SHANGHAI, Jun. 9 (SMM) – The most active SHFE copper contract started Thursday’s night session at RMB 48,070/mt, and closed up RMB 220/mt at RMB 48,280/mt. During the night session, traded volumes for the most active contract totaled around 130,000 lots, while positions lost 1,212 lots.
On Friday, SHFE copper prices hovered mostly around RMB 48,300/mt, meeting resistance at RMB 48,360/mt, and finished up RMB 200/mt, or 0.42%, at RMB 48,260/mt. Traded volumes for the most active contract shed 64,122 lots, while positions decreased 12,630 lots.
In the Shanghai physical market, copper was offered Friday at RMB 240-420/mt premium over the SHFE front-month copper contract. Traded prices were RMB 49,800-50,100/mt for standard-quality copper and RMB 49,900-50,100/mt for high-quality copper. SHFE copper prices became more resistant to declines, while the SHFE/LME copper price ratio also improved appreciably. Meanwhile, the probe into metals financing at the Chinese port of Qingdao fermented.
As a result, a large amount of warehouse receipts flocked into the market, significantly inflating market supply, and cargo holders slashed premiums to make deals.
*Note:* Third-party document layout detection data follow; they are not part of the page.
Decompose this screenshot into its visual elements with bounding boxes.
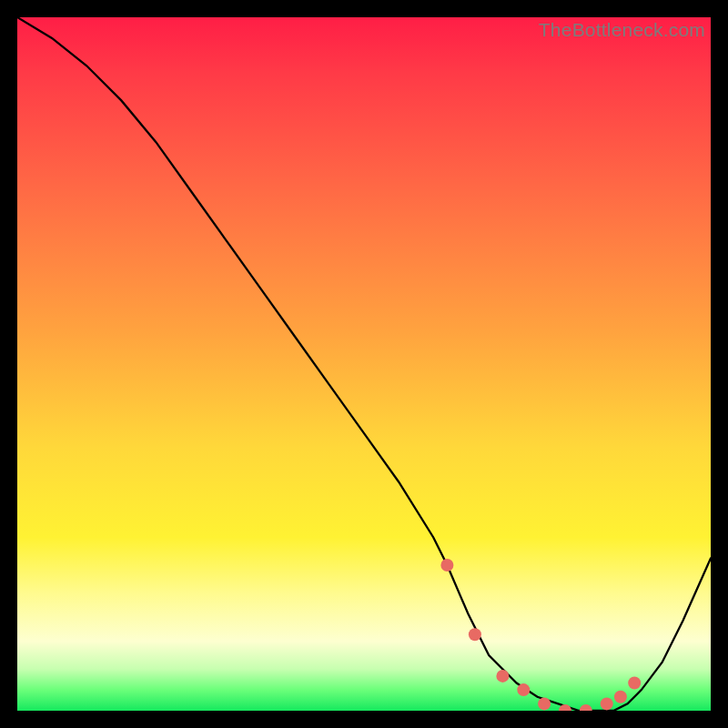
highlight-dot	[580, 704, 592, 711]
chart-plot-area: TheBottleneck.com	[17, 17, 711, 711]
highlight-dot	[538, 697, 551, 710]
highlight-dot	[614, 691, 627, 703]
highlight-dot	[628, 677, 641, 690]
chart-frame: TheBottleneck.com	[0, 0, 728, 728]
highlight-dot	[440, 559, 453, 571]
chart-svg	[17, 17, 711, 711]
highlight-dots	[440, 559, 641, 711]
highlight-dot	[601, 697, 613, 710]
highlight-dot	[517, 683, 530, 696]
bottleneck-curve	[17, 17, 711, 711]
highlight-dot	[496, 670, 509, 682]
highlight-dot	[469, 628, 481, 641]
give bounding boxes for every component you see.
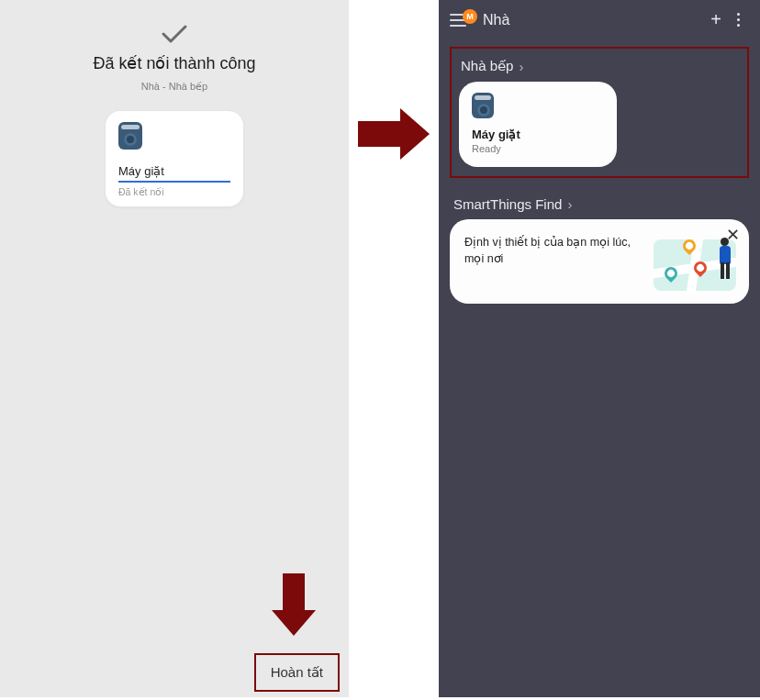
room-header[interactable]: Nhà bếp › [459,58,740,82]
success-title: Đã kết nối thành công [93,53,255,73]
complete-button[interactable]: Hoàn tất [254,653,340,692]
washer-icon [118,122,142,150]
find-header-label: SmartThings Find [453,196,562,212]
check-icon [161,24,188,44]
chevron-right-icon: › [519,59,523,74]
tile-status: Ready [472,143,604,154]
app-header: M Nhà + [439,0,760,38]
washer-icon [472,93,494,118]
arrow-down-annotation [272,573,316,641]
tile-name: Máy giặt [472,128,604,141]
close-icon[interactable]: ✕ [726,227,740,243]
room-block-highlight: Nhà bếp › Máy giặt Ready [450,47,749,178]
device-card[interactable]: Đã kết nối [106,111,243,206]
avatar[interactable]: M [463,9,477,24]
arrow-right-annotation [358,108,435,160]
right-screen: M Nhà + Nhà bếp › Máy giặt Ready SmartTh… [439,0,760,697]
device-status: Đã kết nối [118,186,230,197]
device-tile[interactable]: Máy giặt Ready [459,82,617,167]
device-name-input[interactable] [118,164,230,183]
location-subtitle: Nhà - Nhà bếp [141,81,207,93]
find-card-text: Định vị thiết bị của bạn mọi lúc, mọi nơ… [464,234,654,267]
find-card[interactable]: Định vị thiết bị của bạn mọi lúc, mọi nơ… [450,219,749,304]
home-label[interactable]: Nhà [483,12,705,28]
room-name: Nhà bếp [461,58,513,74]
person-icon [718,238,732,282]
chevron-right-icon: › [567,196,572,212]
add-icon[interactable]: + [705,9,727,30]
find-illustration [654,234,736,291]
more-icon[interactable] [727,13,749,27]
smartthings-find-header[interactable]: SmartThings Find › [453,196,745,212]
Physical premiums gradually fell to RMB 350/mt, down from RMB 500/mt in the morning trading session. Middlemen were mostly selling goods, while downstream producers began purchasing goods ahead of the weekend. Supply, however, continued to outpace demand in the market with prevailing panic sentiment.
The SHFE front-month copper contract fell during the afternoon trading session, helping narrow the price gap between the SHFE 1406 and 1407 copper contracts. Cargo holders continued to move goods at lower premiums, with standard-quality copper barely found in the market. Physical copper was largely offered at a RMB 200-350/mt premium and traded between RMB 49,750-49,900/mt. Premiums rebounded at the tail of the trading after SHFE copper prices fell further, but no transactions were reported. In addition, SHFE copper inventories decreased by 5,447 lots to 86,500 lots last week. As an increasingly larger amount of imported copper flock in the market, copper premiums look set to extend losses. Meanwhile, China’s copper inventories are expected to grow with imported copper flowing into the market as collateral for financing.